NASHVILLE, Tenn. (WTVF) — A controversial post in which the City of Murfreesboro warned residents that the news media were just trying to "generate clicks" in covering the COVID-19 pandemic was written by City Manager Craig Tindall, public records show.
Emails, obtained by NewsChannel 5 Investigates under the Tennessee Public Records Act, show that Tindall sent the statement to his assistant and the city's public information director with instructions to proofread and "post this on our website, prominently and at the topmost of the home page. Also distribute through social media."
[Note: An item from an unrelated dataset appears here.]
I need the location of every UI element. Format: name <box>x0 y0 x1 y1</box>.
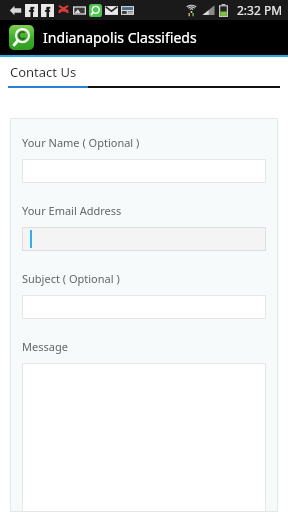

A day after that post, the Tennessee Department of Health confirmed Friday that Rutherford County, where Murfreesboro is located, had recorded its first case of the coronavirus.
The city manager did not respond to NewsChannel 5's request for comment, but Murfreesboro Mayor Shane McFarland said Tindall admitted he had made a mistake.
"We, as elected officials, should always take caution in what's being posted," McFarland said.
"It should have never been posted. It was something that I stressed to our team today that we really need to make sure that our social media accounts are not about opinions, but they are about facts. That's what we want to do."
McFarland said he first became aware of the post after NewsChannel 5 Investigates tweeted an image and tagged him.
Thanks, Mr. Mayor. Who was responsible? https://t.co/kezyzxEKV4
— Phil Williams (@NC5PhilWilliams) March 12, 2020
That original post assured residents that COVID-19, "like other virus outbreaks, will quickly pass."
"Unfortunately, today's media know that negative or overtly controversial stories receive more attention and thereby generate traffic to their publications, broadcasts, and websites," the post read.
It urged that media reports be ignored.
"Instead seek information from reputable sources like the U.S. Center for Disease Control, Tennessee Department of Health or the World Health Organization."
City officials deleted the anti-media remarks after facing a social-media backlash.
Asked if he had let Tindall know that he was not happy with his actions, Mayor McFarland responded, "I think that would be an understatement."
Tindall, who had previously served as Murfreesboro's city attorney, was hired as city manager in 2018 with an annual salary of $180,000 per year.